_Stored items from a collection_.
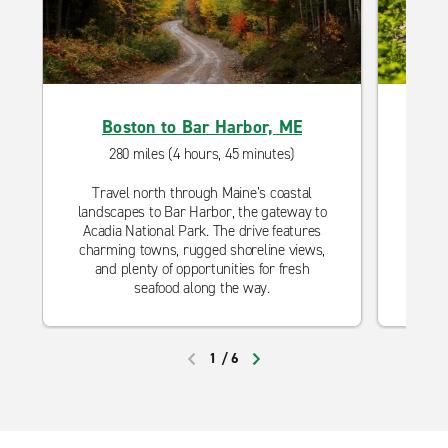
Boston to Bar Harbor, ME
280 miles (4 hours, 45 minutes)
Travel north through Maine’s coastal
Head s
landscapes to Bar Harbor, the gateway to
quain
Acadia National Park. The drive features
charm
charming towns, rugged shoreline views,
and c
and plenty of opportunities for fresh
Cap
seafood along the way.
1
/
6
PREVIOUS
NEXT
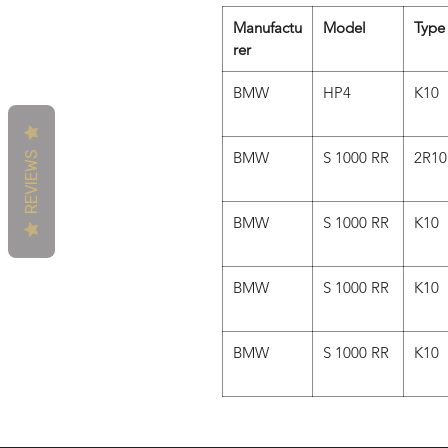
Manufactu
Model
Type
rer
BMW
HP4
K10
BMW
S 1000 RR
2R10
REVIEWS
BMW
S 1000 RR
K10
BMW
S 1000 RR
K10
BMW
S 1000 RR
K10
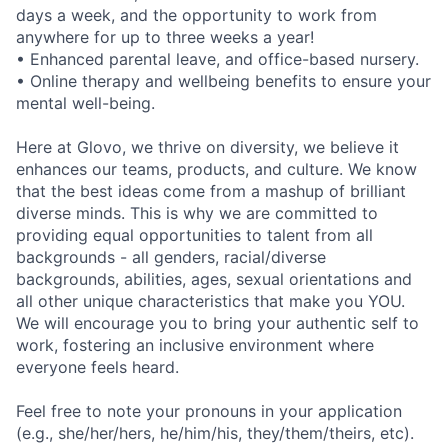
days a week, and the opportunity to work from
anywhere for up to three weeks a year!
• Enhanced parental leave, and office-based nursery.
• Online therapy and wellbeing benefits to ensure your
mental well-being.
Here at Glovo, we thrive on diversity, we believe it
enhances our teams, products, and culture. We know
that the best ideas come from a mashup of brilliant
diverse minds. This is why we are committed to
providing equal opportunities to talent from all
backgrounds - all genders, racial/diverse
backgrounds, abilities, ages, sexual orientations and
all other unique characteristics that make you YOU.
We will encourage you to bring your authentic self to
work, fostering an inclusive environment where
everyone feels heard.
Feel free to note your pronouns in your application
(e.g., she/her/hers, he/him/his, they/them/theirs, etc).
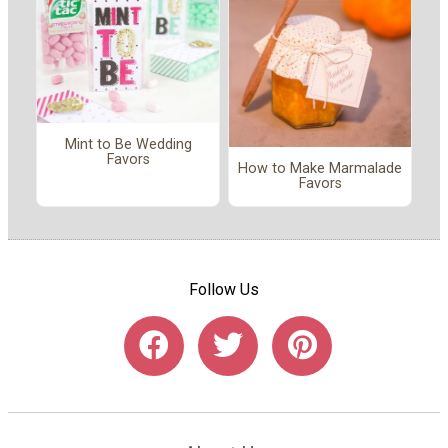
Mint to Be Wedding
Favors
How to Make Marmalade
Favors
Follow Us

_EXERCISE GOAL_. Only the lines from the one that holds "work, fostering an" through the end of the records above should be printed again, exactly as they are. Leave out the pictures.

_RESULT_.
work, fostering an inclusive environment where
everyone feels heard.
Feel free to note your pronouns in your application
(e.g., she/her/hers, he/him/his, they/them/theirs, etc).
Mint to Be Wedding
Favors
How to Make Marmalade
Favors
Follow Us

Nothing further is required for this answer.